There is not much point in recalling how a beautiful old player like Wilf Mannion had to sit on a cardboard case in the corridor of the third-class section of a train taking him home after he had helped fill Hampden Park with 120,000 fans. Or Tom Finney being told by a director of Preston North End that he could forget about the interest of an Italian club and just go on collecting his few quid a week. Or Hughie Gallacher throwing himself off a railway bridge in despair. Or Tommy Lawton, one of the best strikers the English game has ever seen, being splashed by the Rolls-Royce of a Notts County director when he stood at a bus stop and then being prosecuted for passing modestly sized bouncing cheques.

All that's been said and done and it belongs in another age but sometimes you do have to wonder if someone like Ashley Cole ever had the remotest clue about the good luck he enjoys in relation to the men who went before him and built the traditions and the glory from which he now so strikingly benefits.

There is not much of such reflection in the pages of My Defence. Only a relentless self- justification and certainly no apology for, not even a sense of its effect on those who follow the club he allegedly once loved, for his meeting with the Chelsea heirarchy while he was still under contract at Highbury. He could not help making comparisons between the treatment he received and that given to Thierry Henry. "The club made Thierry Henry feel wanted with their special wooing of him, wining and dining him, speaking in public about how much they wanted him to stay, going on a deliberate charm offensive to win their man. But me? I didn't have one dinner, one meeting or one phone call. The truth is that the Gunners had done jack-shit all season to hold on to me."

There was another title Ashley Cole might have borrowed from Graham Greene. It was The End of the Affair. But then that was about fractured love rather than greed, and there is not much evidence that the author of My Defence is aware of the difference.

Pardew takes brave stand but club must come clean

There are few limits here on the admiration for the work of Alan Pardew (right) at West Ham United. He was a nomination for manager of the year last season after surviving so impressively in the big league and coaxing his team to a brilliant contribution to an unforgettable FA Cup final.

But then when he declares his determination to protect the identity and the integrity of his famous and deeply respected club, you have to suspect he may one day regret such an undertaking. It is, after all, one which can only be based on transparency, and until his club reveal to their following the precise nature of the contracts that brought Carlos Tevez and Javier Mascherano to Upton Park, Pardew will have to live with a degree of scepticism on the terraces.

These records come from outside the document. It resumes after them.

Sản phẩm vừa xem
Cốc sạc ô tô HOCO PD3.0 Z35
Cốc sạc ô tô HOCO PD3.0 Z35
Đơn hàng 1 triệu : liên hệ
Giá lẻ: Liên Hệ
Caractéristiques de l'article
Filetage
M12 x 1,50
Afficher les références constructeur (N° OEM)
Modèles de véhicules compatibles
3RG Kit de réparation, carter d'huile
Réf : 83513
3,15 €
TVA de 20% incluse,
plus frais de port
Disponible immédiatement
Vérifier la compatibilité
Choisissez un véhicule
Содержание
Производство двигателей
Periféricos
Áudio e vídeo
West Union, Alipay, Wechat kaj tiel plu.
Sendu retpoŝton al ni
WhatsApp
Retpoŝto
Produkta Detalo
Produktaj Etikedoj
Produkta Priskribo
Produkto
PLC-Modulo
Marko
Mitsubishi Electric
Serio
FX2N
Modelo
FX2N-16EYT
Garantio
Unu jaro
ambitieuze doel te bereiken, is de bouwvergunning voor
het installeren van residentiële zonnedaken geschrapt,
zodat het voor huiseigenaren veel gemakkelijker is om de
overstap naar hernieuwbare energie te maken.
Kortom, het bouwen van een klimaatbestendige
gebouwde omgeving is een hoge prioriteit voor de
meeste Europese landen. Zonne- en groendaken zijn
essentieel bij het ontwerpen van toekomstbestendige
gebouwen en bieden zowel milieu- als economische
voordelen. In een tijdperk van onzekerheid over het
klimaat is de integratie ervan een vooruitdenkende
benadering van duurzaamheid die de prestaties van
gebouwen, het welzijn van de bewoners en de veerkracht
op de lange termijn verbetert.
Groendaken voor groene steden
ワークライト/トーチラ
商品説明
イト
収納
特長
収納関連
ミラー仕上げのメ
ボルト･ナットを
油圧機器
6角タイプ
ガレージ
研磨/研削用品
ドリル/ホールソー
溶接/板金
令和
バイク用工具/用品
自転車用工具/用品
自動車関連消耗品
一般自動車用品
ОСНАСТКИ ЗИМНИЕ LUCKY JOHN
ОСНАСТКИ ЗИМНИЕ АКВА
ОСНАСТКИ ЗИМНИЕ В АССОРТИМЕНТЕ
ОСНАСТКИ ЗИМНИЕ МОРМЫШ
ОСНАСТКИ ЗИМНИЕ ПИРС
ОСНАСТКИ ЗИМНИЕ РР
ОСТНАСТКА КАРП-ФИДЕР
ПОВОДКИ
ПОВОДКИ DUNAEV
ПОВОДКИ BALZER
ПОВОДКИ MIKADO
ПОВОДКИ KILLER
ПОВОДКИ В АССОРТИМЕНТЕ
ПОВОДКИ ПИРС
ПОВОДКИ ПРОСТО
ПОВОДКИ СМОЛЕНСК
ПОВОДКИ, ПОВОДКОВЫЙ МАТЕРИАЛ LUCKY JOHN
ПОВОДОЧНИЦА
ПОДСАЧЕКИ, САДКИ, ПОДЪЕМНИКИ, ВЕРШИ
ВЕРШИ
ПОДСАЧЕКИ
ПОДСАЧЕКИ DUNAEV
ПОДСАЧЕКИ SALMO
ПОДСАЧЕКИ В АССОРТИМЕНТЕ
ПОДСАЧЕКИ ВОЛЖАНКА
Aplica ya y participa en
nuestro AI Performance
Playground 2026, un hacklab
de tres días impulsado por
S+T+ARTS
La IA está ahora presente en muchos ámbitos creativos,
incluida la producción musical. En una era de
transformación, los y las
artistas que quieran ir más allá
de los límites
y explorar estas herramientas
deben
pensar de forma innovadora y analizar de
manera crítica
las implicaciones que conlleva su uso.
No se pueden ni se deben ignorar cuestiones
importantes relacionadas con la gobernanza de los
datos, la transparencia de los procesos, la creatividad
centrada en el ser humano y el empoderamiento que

It is the same story in almost every corner of today's football, but Pardew is the only manager I know who has put his head over the parapet to say that he will make a real difference. It is a brave, some would say foolhardy undertaking, when the fear must be that the damage has already been done.

Federer joins Woods in history fight worthy of Ali

The warm collision of Roger Federer and Tiger Woods at Flushing Meadows on Sunday night carried, in its inevitability, a certain echo of Livingstone and Stanley. These are, after all, men who have explored the limits of their particular ambitions with unfaltering brilliance and character.

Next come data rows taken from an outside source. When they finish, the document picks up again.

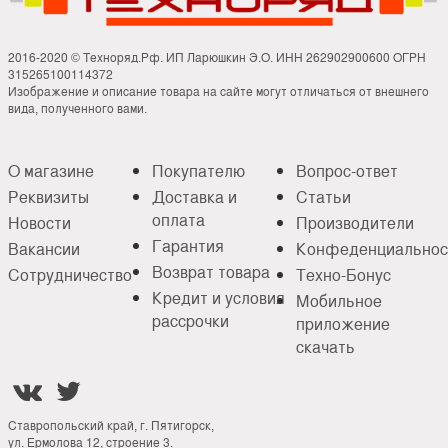
2016-2020 © Техноряд.Рф. ИП Ларюшкин Э.О. ИНН 262902900600 ОГРН
315265100114372
Изображение и описание товара на сайте могут отличаться от внешнего
вида, полученного вами.
О магазине
Покупателю
Вопрос-ответ
Реквизиты
Доставка и
Статьи
оплата
Новости
Производители
Гарантия
Вакансии
Конфеденциальнос
Возврат товара
Сотрудничество
Техно-Бонус
Кредит и условия
Мобильное
рассрочки
приложение
скачать


Ставропольский край, г. Пятигорск,
ул. Ермолова 12, строение 3.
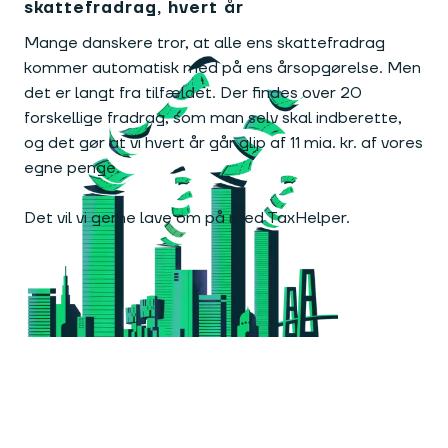
skattefradrag, hvert år
Mange danskere tror, at alle ens skattefradrag
kommer automatisk med på ens årsopgørelse. Men
det er langt fra tilfældet. Der findes over 20
forskellige fradrag, som man selv skal indberette,
og det gør at vi hvert år går glip af 11 mia. kr. af vores
egne penge.
Det vil vi gerne lave om på med TaxHelper.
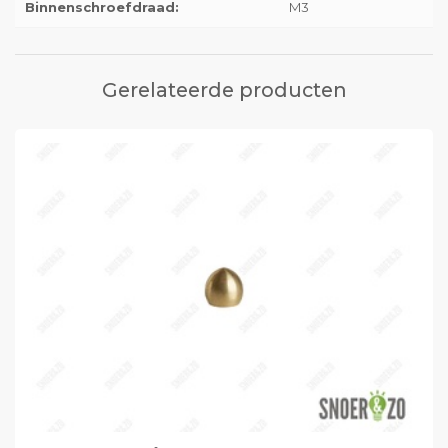
Binnenschroefdraad:
M3
Gerelateerde producten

Most impressive of all is their understanding of the challenge they have faced. It is not merely to be the best of their day, but of the ages. Federer's beautifully pitched defeat of a fired-up Andy Roddick for a third straight US Open unquestionably puts him on the same level as Woods as he pursues Jack Nicklaus' record mark of major titles.

Less extrovert than the unique Muhammad Ali, they certainly share his conviction that anything can be achieved if you have enough nerve and courage and talent.

Hugh McIlvanney, who charted the career of Ali so eloquently and has elected himself among the warmest admirers of Federer and Woods, once wrote that the great fighter "dreamed himself anew each morning" and then fought with everything he had to inhabit the dream. His conclusion was confirmed by Ali's trainer, Angelo Dundee, who said: "Every time he gets off the stool he thinks it's an Oscar."

It's plain now that Federer has joined Woods in that same lust for the red carpet.